Address correspondence to Dr R.S. Howard, Department of Neurology, St Thomas’ Hospital, Guy's and St.Thomas’ Trust, London SE1 7EH. email: robin.howard{at}gstt.sthames.nhs.uk

Received 19 January 2005 and in revised form 26 July 2005

Background: Advances in management have led to increasing numbers of patients with Duchenne muscular dystrophy (DMD) reaching adulthood. Older patients with DMD are necessarily severely disabled, and their management presents particular practical issues.

Aim: To review the management of a late adolescent and adult DMD population, and to identify areas in which the present service provisions may be inadequate to their needs.

Design: Retrospective review.

Methods: We studied 25 patients with DMD referred to an adult neuromuscular clinic over a 7-year period. Clinical details were obtained retrospectively, from case notes or direct observations.

Results: There were 24 males and one symptomatic female carrier. Nine patients died during the observation period. There was no significant correlation between age of wheelchair confinement and age of death. Sixteen patients received non-invasive positive pressure support. Twelve attended mainstream schools and 12, residential special schools. All the patients lived at home for some or all of the time, when their main carers were either one or both of the parents. The most striking difficulties were with the provision of practical aids, including appropriate hoists and belts, feeding and toileting aids, and the conversion of accommodation. Patients rarely wished to discuss the later stages of their disease, and death was often more precipitate than expected. Death usually occurred outside hospital and the final cause was often difficult to establish.

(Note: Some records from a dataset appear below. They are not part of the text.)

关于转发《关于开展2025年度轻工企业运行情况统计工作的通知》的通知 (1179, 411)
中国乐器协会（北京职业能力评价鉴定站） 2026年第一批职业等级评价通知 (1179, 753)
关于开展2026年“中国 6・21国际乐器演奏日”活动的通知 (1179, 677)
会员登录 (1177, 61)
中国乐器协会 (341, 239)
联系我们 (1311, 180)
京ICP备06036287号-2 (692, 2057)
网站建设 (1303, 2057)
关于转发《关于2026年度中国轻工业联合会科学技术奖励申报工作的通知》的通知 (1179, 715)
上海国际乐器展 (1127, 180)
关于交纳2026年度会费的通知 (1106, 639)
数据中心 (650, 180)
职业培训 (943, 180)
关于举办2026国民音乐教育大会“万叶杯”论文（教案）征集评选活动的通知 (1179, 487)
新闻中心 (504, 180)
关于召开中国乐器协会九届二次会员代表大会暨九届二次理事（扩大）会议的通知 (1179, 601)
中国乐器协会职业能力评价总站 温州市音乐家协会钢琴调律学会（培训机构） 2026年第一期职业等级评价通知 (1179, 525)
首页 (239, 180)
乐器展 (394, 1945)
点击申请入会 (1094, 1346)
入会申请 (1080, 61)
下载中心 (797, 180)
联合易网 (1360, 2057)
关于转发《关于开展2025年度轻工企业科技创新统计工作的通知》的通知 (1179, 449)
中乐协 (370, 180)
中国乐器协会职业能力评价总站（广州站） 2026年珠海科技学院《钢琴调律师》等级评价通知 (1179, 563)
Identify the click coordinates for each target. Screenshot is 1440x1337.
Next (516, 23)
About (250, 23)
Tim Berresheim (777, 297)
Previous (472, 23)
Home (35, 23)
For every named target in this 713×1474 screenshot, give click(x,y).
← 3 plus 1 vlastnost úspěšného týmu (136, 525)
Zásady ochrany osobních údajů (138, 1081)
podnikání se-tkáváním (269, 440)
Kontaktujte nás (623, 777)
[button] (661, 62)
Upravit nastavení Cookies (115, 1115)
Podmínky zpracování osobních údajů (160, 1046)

Discussion: Adult patients with DMD develop progressive impairment, due to respiratory, orthopaedic and general medical factors. However, the particular areas of difficulty in this study often reflected inadequate and poorly directed social and medical support, illustrating the need for improvements in the structure, co-ordination and breadth of rehabilitation services for adult patients with DMD.